Three Generations of Treemaps

Treemaps

Treemaps are the single most used 'real' InfoVis technique there is. Interestingly, they have proven to be even more useful for unstructured data than for the hierarchies which they were originally developed for. Here is a brief history, discussion of current practical uses, and of the importance of treemaps for the adoption and understanding of information visualization.

Describing treemaps in words is a guarantee for blank stares from my students. The concept behind treemaps, while visually simple and compelling, is actually quite bizarre: recursively slice and dice a rectangle in different directions to represent a (potentially large) hierarchy.

Treemaps were invented by Ben Shneiderman, who also wrote the first implementation of the algorithm. Shneiderman has a wonderful page about the history of treemaps as well as many developments by himself, his collaborators, and others (most notably Jarke van Wijk and his students).

What the treemap shows is not only the structure of the tree, but the size of the nodes. This makes it possible to see which files take up all the space on a hard-drive, or compare stock prices. It could even be argued that treemaps do not show tree structure particularly well, especially for deep hierarchies with many nodes, but showing the node size is something few other techniques do.

From Maps to Squares to Cushions

Depending on the data, the rectangles can have very different aspect ratios, making them hard to compare: a thin long rectangle of the same area as an almost square one looks very different. Bruls, Huizing, and van Wijk therefore developed Squarified Treemaps, which optimize the placement of nodes within a level to make them as square as possible. While that is a great idea to make static treemaps more readable, it causes problems when treemaps are used to show developments over time. Ordered Treemap Layouts, developed by Shneiderman and Wattenberg, solve this problem by conserving the ordering of elements while seeking to keep nodes as square as possible, and thus produce very stable layouts. While it is fairly uncommon to compare trees over time, their most interesting application is an interactive map of the market, which shows the stock market in an entirely new way. That map is available at SmartMoney.com (in the menu on the left, click Tools and Maps, and then select Map of the Market from the submenu that appears).

The power of this map is the way it shows a lot of stocks at the same time, grouped by sector. This makes it possible to see current trends much more clearly than showing lots of individual graphs, and companies that behave differently than their competitors are easy to spot. The size of the nodes in the image above shows each company's market capitalization, and the color indicates the difference of the current price from the closing price of the day before (green is up, red is down). The little Ns indicate news items, and these are particularly interesting for those companies that beat the rest of their sector (or lose when everybody else is winning).

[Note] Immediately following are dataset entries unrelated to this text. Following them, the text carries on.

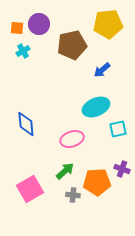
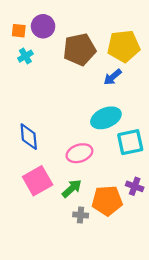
yellow pentagon: (108, 24) -> (124, 46), moved
cyan square: (118, 129) -> (130, 142), size x1.4
pink square: (30, 189) -> (38, 181), moved

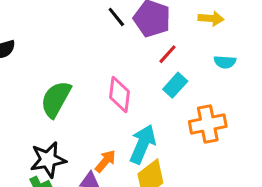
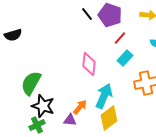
green semicircle: (56, 99) -> (31, 83), moved
black star: (48, 160) -> (43, 106), turned 30

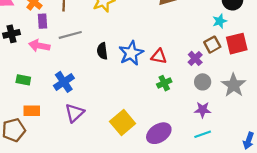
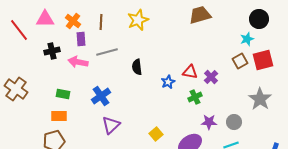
blue star: (131, 53) -> (168, 82), moved, size x0.6
purple cross: (195, 58) -> (211, 77), moved
gray circle: (203, 82) -> (234, 122), moved
purple star: (203, 110) -> (209, 122), moved
orange rectangle: (32, 111) -> (59, 116), moved
yellow square: (123, 123) -> (156, 134), size x0.6

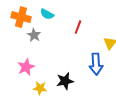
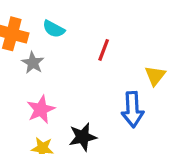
pink star: (26, 67) -> (41, 109), moved

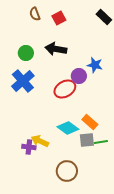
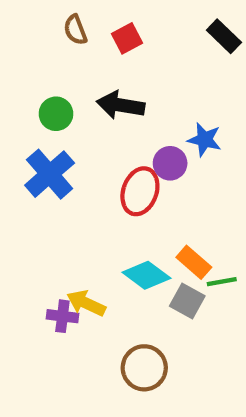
red ellipse: (65, 89) -> (140, 191), turned -40
gray square: (87, 140) -> (187, 301), turned 35
green line: (101, 142) -> (222, 282), moved

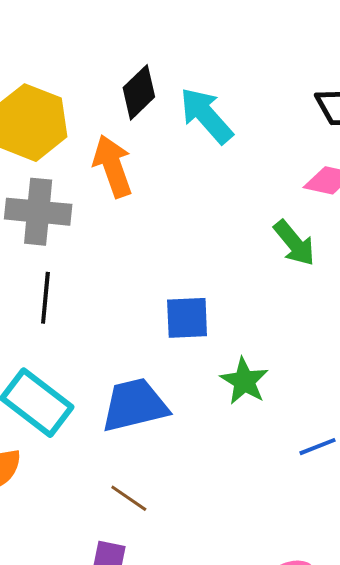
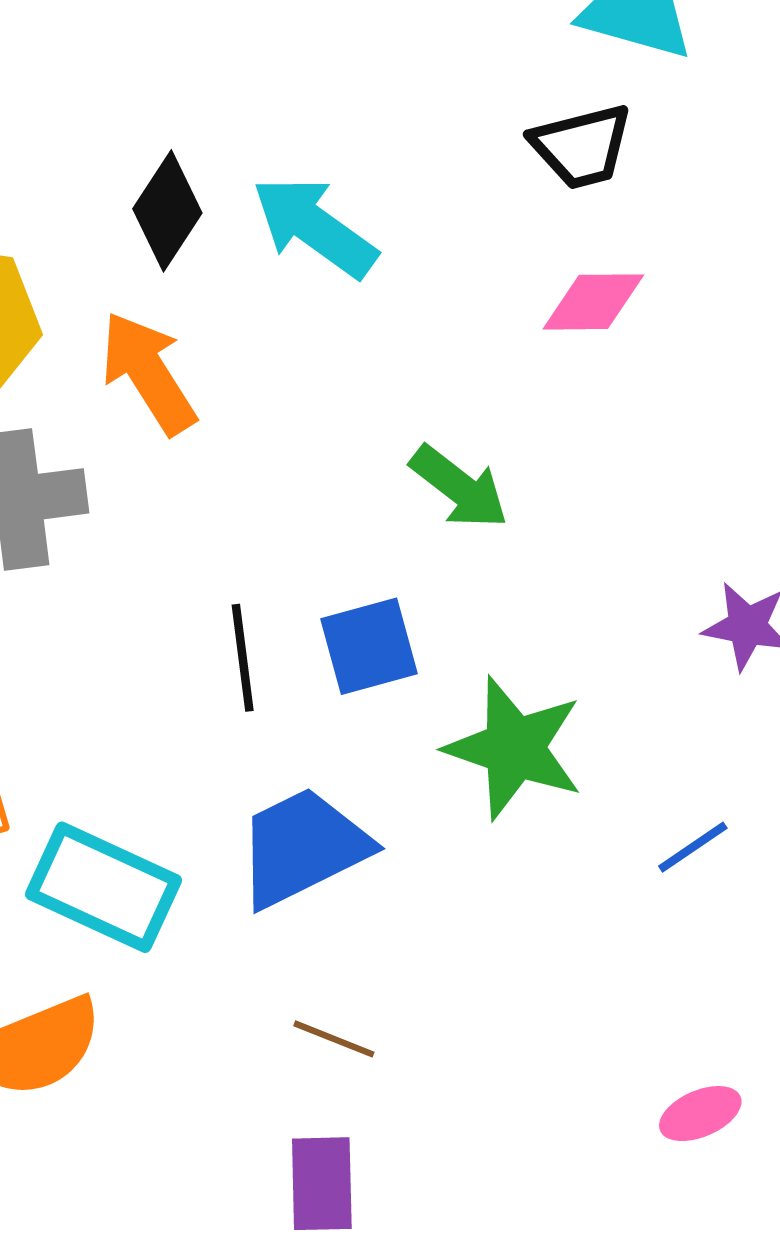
green arrow: (294, 243) -> (459, 487), moved
black line: (45, 298) -> (243, 658), moved
green star: (244, 381) -> (514, 748), size x1.4

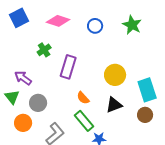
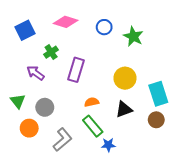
blue square: (19, 18) -> (25, 30), moved
green star: (132, 25) -> (133, 36), moved
purple arrow: (23, 78) -> (35, 73), moved
orange semicircle: (83, 98) -> (92, 102), turned 120

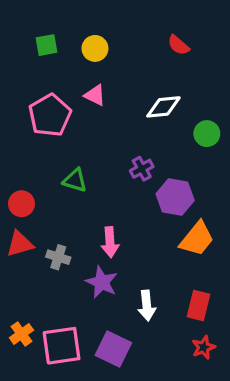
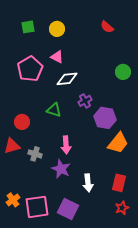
white diamond: (163, 107) -> (67, 79), moved
green circle: (207, 134) -> (123, 72), moved
green triangle: (75, 180) -> (54, 110), moved
red circle: (21, 204) -> (22, 122), moved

Treemaps with lots of items tend to be hard to use because of the high spatial frequencies from the many lines enclosing small nodes. Cushion Treemaps by van Wijk and van de Wetering solve that problem by applying a texture to the rectangles that make them appear like little, shiny cushions. Because of the perceived discontinuity in texture between nodes, lines are no longer necessary to separate nodes, so more of the space can be used for the actual node display, and much smaller nodes can be shown than in a flat treemap. The image shows a part of my Documents folder, with the color indicating the file type and the size the file size.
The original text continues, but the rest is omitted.